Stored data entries
------------

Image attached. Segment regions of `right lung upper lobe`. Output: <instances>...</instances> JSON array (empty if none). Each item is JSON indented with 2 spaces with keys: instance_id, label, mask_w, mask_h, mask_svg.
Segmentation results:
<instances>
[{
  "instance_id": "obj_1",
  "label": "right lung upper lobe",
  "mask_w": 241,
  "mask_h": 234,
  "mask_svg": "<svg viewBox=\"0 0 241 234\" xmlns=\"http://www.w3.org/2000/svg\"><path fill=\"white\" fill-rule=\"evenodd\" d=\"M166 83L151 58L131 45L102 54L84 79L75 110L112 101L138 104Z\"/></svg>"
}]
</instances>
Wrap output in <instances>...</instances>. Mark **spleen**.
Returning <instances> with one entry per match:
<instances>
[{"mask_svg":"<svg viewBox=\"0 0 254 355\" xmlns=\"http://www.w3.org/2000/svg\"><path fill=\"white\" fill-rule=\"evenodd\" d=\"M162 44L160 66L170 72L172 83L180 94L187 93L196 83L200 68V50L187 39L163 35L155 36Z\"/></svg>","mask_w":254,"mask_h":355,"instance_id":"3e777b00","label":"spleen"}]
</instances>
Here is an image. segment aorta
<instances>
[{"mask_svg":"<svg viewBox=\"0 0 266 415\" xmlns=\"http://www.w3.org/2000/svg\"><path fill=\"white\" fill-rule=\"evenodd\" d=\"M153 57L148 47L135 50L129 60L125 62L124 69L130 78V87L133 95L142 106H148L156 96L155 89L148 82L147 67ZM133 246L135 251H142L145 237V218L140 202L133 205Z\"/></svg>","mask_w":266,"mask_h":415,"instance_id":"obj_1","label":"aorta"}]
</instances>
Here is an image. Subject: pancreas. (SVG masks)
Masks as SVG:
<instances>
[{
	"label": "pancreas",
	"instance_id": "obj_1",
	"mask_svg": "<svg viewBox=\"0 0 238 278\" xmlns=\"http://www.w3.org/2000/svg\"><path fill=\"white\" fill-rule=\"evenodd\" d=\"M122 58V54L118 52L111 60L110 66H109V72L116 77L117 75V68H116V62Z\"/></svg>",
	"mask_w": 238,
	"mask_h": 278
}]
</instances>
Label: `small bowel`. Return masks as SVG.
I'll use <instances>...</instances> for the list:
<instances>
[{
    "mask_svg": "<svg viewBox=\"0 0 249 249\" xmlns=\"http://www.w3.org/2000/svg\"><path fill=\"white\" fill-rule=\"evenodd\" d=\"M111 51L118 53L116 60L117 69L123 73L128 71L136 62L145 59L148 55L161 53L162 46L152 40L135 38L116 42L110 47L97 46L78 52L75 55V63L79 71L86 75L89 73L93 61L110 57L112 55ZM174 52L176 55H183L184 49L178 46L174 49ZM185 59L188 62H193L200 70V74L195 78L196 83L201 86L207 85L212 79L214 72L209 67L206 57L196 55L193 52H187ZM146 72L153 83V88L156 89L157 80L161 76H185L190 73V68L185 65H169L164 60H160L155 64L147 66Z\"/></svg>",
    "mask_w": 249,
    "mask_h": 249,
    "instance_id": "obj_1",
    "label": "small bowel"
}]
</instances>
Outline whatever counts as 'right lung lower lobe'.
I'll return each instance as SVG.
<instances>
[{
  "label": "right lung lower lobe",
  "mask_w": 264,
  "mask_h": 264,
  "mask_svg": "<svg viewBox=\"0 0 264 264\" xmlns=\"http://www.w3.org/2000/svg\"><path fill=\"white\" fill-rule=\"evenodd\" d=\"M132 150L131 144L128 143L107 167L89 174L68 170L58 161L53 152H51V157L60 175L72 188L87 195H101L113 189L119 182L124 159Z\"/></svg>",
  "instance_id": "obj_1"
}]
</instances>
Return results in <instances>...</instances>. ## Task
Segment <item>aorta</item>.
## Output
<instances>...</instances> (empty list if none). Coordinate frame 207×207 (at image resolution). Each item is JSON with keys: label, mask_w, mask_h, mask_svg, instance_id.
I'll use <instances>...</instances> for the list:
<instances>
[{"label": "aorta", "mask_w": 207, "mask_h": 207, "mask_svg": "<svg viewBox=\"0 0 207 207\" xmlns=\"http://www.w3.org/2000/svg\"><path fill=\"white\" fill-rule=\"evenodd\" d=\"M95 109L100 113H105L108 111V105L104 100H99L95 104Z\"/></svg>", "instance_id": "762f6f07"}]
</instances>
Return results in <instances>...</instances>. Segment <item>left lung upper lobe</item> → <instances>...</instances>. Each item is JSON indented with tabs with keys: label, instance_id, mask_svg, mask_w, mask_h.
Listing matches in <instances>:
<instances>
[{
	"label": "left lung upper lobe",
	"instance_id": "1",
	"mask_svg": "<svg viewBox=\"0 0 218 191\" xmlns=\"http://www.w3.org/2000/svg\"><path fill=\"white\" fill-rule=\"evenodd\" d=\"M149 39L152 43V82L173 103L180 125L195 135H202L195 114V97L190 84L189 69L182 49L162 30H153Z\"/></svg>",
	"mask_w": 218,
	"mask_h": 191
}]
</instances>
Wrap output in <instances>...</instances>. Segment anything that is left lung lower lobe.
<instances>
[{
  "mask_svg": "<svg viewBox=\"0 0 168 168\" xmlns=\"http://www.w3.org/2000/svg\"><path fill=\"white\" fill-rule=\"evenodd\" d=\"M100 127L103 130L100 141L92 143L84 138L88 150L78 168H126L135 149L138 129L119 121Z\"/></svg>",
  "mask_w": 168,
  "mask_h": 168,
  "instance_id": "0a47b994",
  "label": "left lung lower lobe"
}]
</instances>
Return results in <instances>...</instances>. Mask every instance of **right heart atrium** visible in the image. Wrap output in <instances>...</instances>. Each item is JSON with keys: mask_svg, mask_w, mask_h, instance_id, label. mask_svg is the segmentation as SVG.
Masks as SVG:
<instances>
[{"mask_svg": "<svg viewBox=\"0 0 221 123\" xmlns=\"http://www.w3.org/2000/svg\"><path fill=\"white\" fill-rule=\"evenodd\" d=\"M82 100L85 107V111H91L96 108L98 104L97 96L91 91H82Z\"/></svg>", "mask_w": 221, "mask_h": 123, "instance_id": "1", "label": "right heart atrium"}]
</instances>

------------

Would you write out each entry precisely as it is given?

# Solution for this task
Image attached. Segment regions of `right lung upper lobe`. Output: <instances>...</instances> JSON array (empty if none). Each item is JSON indented with 2 spaces with keys: instance_id, label, mask_w, mask_h, mask_svg.
Segmentation results:
<instances>
[{
  "instance_id": "obj_1",
  "label": "right lung upper lobe",
  "mask_w": 241,
  "mask_h": 234,
  "mask_svg": "<svg viewBox=\"0 0 241 234\" xmlns=\"http://www.w3.org/2000/svg\"><path fill=\"white\" fill-rule=\"evenodd\" d=\"M166 83L151 58L131 45L102 54L84 79L75 110L112 101L138 104Z\"/></svg>"
}]
</instances>
Wrap output in <instances>...</instances>. Mark **spleen**.
Returning <instances> with one entry per match:
<instances>
[{"mask_svg":"<svg viewBox=\"0 0 254 355\" xmlns=\"http://www.w3.org/2000/svg\"><path fill=\"white\" fill-rule=\"evenodd\" d=\"M162 44L160 66L170 72L172 83L180 94L187 93L196 83L200 68V50L187 39L163 35L155 36Z\"/></svg>","mask_w":254,"mask_h":355,"instance_id":"3e777b00","label":"spleen"}]
</instances>
Here is an image. segment aorta
<instances>
[{"mask_svg":"<svg viewBox=\"0 0 266 415\" xmlns=\"http://www.w3.org/2000/svg\"><path fill=\"white\" fill-rule=\"evenodd\" d=\"M153 57L148 47L135 50L129 60L125 62L124 69L130 78V87L133 95L142 106H148L156 96L155 89L148 82L147 67ZM133 246L135 251H142L145 237V218L140 202L133 205Z\"/></svg>","mask_w":266,"mask_h":415,"instance_id":"obj_1","label":"aorta"}]
</instances>
Here is an image. Subject: pancreas. (SVG masks)
Masks as SVG:
<instances>
[{
	"label": "pancreas",
	"instance_id": "obj_1",
	"mask_svg": "<svg viewBox=\"0 0 238 278\" xmlns=\"http://www.w3.org/2000/svg\"><path fill=\"white\" fill-rule=\"evenodd\" d=\"M122 58V54L118 52L111 60L110 66H109V72L116 77L117 75V68H116V62Z\"/></svg>",
	"mask_w": 238,
	"mask_h": 278
}]
</instances>
Label: `small bowel`. Return masks as SVG.
I'll use <instances>...</instances> for the list:
<instances>
[{
    "mask_svg": "<svg viewBox=\"0 0 249 249\" xmlns=\"http://www.w3.org/2000/svg\"><path fill=\"white\" fill-rule=\"evenodd\" d=\"M111 51L118 53L116 60L117 69L123 73L128 71L136 62L145 59L148 55L161 53L162 46L152 40L135 38L116 42L110 47L97 46L78 52L75 55V63L79 71L86 75L89 73L93 61L110 57L112 55ZM174 52L176 55H183L184 49L178 46L174 49ZM185 59L188 62H193L200 70V74L195 78L196 83L201 86L207 85L212 79L214 72L209 67L206 57L196 55L193 52H187ZM146 72L153 83V88L156 89L157 80L161 76H185L190 73V68L185 65H169L164 60H160L155 64L147 66Z\"/></svg>",
    "mask_w": 249,
    "mask_h": 249,
    "instance_id": "obj_1",
    "label": "small bowel"
}]
</instances>
Outline whatever counts as 'right lung lower lobe'.
I'll return each instance as SVG.
<instances>
[{
  "label": "right lung lower lobe",
  "mask_w": 264,
  "mask_h": 264,
  "mask_svg": "<svg viewBox=\"0 0 264 264\" xmlns=\"http://www.w3.org/2000/svg\"><path fill=\"white\" fill-rule=\"evenodd\" d=\"M132 150L131 144L128 143L107 167L89 174L68 170L58 161L53 152H51V157L60 175L72 188L87 195H101L113 189L119 182L124 159Z\"/></svg>",
  "instance_id": "obj_1"
}]
</instances>
Return results in <instances>...</instances>. ## Task
Segment <item>aorta</item>.
## Output
<instances>...</instances> (empty list if none). Coordinate frame 207×207 (at image resolution). Each item is JSON with keys: label, mask_w, mask_h, mask_svg, instance_id.
I'll use <instances>...</instances> for the list:
<instances>
[{"label": "aorta", "mask_w": 207, "mask_h": 207, "mask_svg": "<svg viewBox=\"0 0 207 207\" xmlns=\"http://www.w3.org/2000/svg\"><path fill=\"white\" fill-rule=\"evenodd\" d=\"M95 109L100 113H105L108 111V105L104 100H99L95 104Z\"/></svg>", "instance_id": "762f6f07"}]
</instances>
Return results in <instances>...</instances>. Segment <item>left lung upper lobe</item> → <instances>...</instances>. Each item is JSON indented with tabs with keys: label, instance_id, mask_svg, mask_w, mask_h.
Listing matches in <instances>:
<instances>
[{
	"label": "left lung upper lobe",
	"instance_id": "1",
	"mask_svg": "<svg viewBox=\"0 0 218 191\" xmlns=\"http://www.w3.org/2000/svg\"><path fill=\"white\" fill-rule=\"evenodd\" d=\"M149 39L152 43V82L173 103L180 125L195 135H202L195 114V97L190 84L189 69L182 49L162 30H153Z\"/></svg>",
	"mask_w": 218,
	"mask_h": 191
}]
</instances>
Wrap output in <instances>...</instances>. Segment anything that is left lung lower lobe.
<instances>
[{
  "mask_svg": "<svg viewBox=\"0 0 168 168\" xmlns=\"http://www.w3.org/2000/svg\"><path fill=\"white\" fill-rule=\"evenodd\" d=\"M100 127L103 130L100 141L92 143L84 138L88 150L78 168H126L135 149L138 129L119 121Z\"/></svg>",
  "mask_w": 168,
  "mask_h": 168,
  "instance_id": "0a47b994",
  "label": "left lung lower lobe"
}]
</instances>
Return results in <instances>...</instances>. Mask every instance of **right heart atrium** visible in the image. Wrap output in <instances>...</instances>. Each item is JSON with keys: mask_svg, mask_w, mask_h, instance_id, label. mask_svg is the segmentation as SVG.
Masks as SVG:
<instances>
[{"mask_svg": "<svg viewBox=\"0 0 221 123\" xmlns=\"http://www.w3.org/2000/svg\"><path fill=\"white\" fill-rule=\"evenodd\" d=\"M82 100L85 107V111H91L96 108L98 104L97 96L91 91H82Z\"/></svg>", "mask_w": 221, "mask_h": 123, "instance_id": "1", "label": "right heart atrium"}]
</instances>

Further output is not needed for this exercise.